Chapter Thirty-seven

Perez spent most of the day in the office, glad of the routine, the familiar paperwork. He spoke to a local historian who’d written a book on the Shetland Bus, and put in a call to the Norwegian Embassy. Later he had a meeting with the Fiscal. They drank tea in her office, discussed depression and date rape as they sipped Earl Grey and nibbled shortbread biscuits. The horrors of her work never seemed to affect her.

‘Well, I think we can put the girl’s death down to suicide now,’ the Fiscal said. ‘She must have been under considerable stress, working with a man who had once assaulted her. She even used his knife to kill herself. That works for me as a final communication, to him and to us. She held him responsible for her misery. And now you say she discussed the rape with her colleague just before she disappeared; that confirms our original decision.’

Perez could see it would make life easier for Rhona Laing if they could tidy away Hattie’s death like that. Two tragedies on Whalsay, one accident, one suicide, only connected in that Mima’s death had made Hattie feel lonelier and even more depressed.

He sat for a moment in silence. The Fiscal waited. She hadn’t been in Shetland long, but she was used to his ways and she was a patient woman when she had to be. Eventually though she’d had enough.

‘Well? Don’t you agree?’

‘I think there was more to it than that. I don’t understand why she should phone me if she intended to kill herself. There was something she wanted to tell me, something about Mima’s killing.’

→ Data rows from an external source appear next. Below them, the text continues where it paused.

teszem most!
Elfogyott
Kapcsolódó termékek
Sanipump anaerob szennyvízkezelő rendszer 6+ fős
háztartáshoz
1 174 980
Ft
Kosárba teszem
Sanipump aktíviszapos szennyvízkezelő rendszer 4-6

‘You believe she was murdered?’ There was something close to ridicule in the Fiscal’s question.

‘Almost certainly.’

‘Are you sure emotion isn’t getting in the way here, Jimmy? Guilt, perhaps, because you didn’t do a proper search of Setter when you had the chance?’

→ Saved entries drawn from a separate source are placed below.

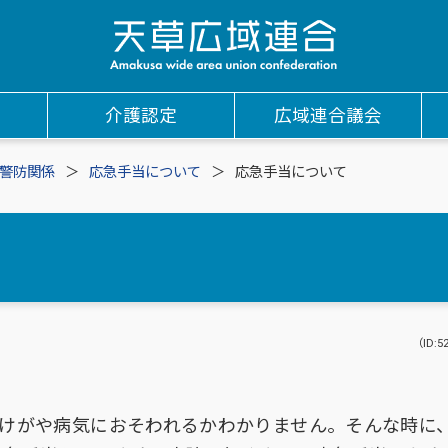
介護認定
広域連合議会
警防関係
応急手当について
応急手当について
（ID:5
けがや病気におそわれるかわかりません。そんな時に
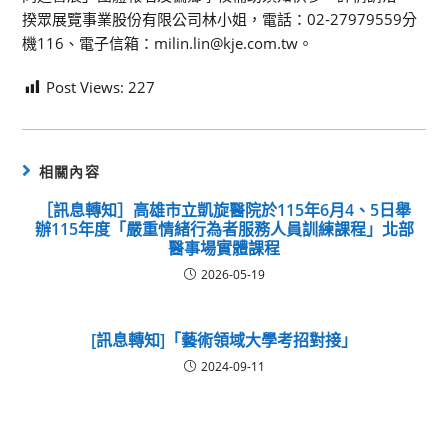
揆眾展覽事業股份有限公司林小姐，電話：02-27979559分
機116、電子信箱：milin.lin@kje.com.tw。
Post Views:
227
相關內容
［訊息轉知］高雄市立凱旋醫院於115年6月4、5日舉
辦115年度「嚴重情緒行為者服務人員訓練課程」北部
醫事場實體課程
2026-05-19
[訊息轉知]「藝術領域大學考招對接」
2024-09-11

‘I believe both women were killed,’ he said. ‘I just can’t prove it yet.’

‘I can’t dither over a decision for much longer,’ she said.

‘No.’

‘How long do you need?’ Dithering was bad for a politician’s reputation, but so was making the wrong call on a suspicious death. She set her cup carefully on its saucer. ‘How long do you need, Jimmy? I can’t keep the case open indefinitely.’

‘Somebody knows what’s been going on there,’ he said. ‘Not just the murderer. In one of the houses in Whalsay a friend or a relative is keeping a secret. It’s that sort of place.’

‘So, how long, Jimmy? I really can’t give you more than a few days.’

‘I hope,’ he said, ‘that’s all I need.’

‘You have a suspect in mind?’

He nodded but he didn’t speak. She looked at him with curiosity but didn’t press the point. At this stage she didn’t want to know.

‘If I don’t have something by the end of next week, we call Hattie’s death as suicide. I can’t turn it into an accident, however kind that would be for her mother. Then we can get through the inquest and release the girl’s body back to her family.’

He nodded again, but he was already preoccupied. He needed proof. He didn’t have time for long conversations, for allowing the truth to emerge over time. He worked well that way, was much more patient than the Fiscal. But now he’d have to make things happen. He had to precipitate a crisis. He wasn’t sure how he could do that without putting other Whalsay folk at risk.

On his way home he stopped at the Co-op for food, but walking down the aisles he was still thinking of the case. The case and Fran, who was always with him.

The problem with the Whalsay investigation was that so much was going on there. It was hard to unpick the actual causes and connections. Like Fair Isle knitting, he thought. Four different coloured threads, tangled together in the working to make a pattern. It was difficult to follow the line of each yarn, to decide how much impact each colour had on the overall effect.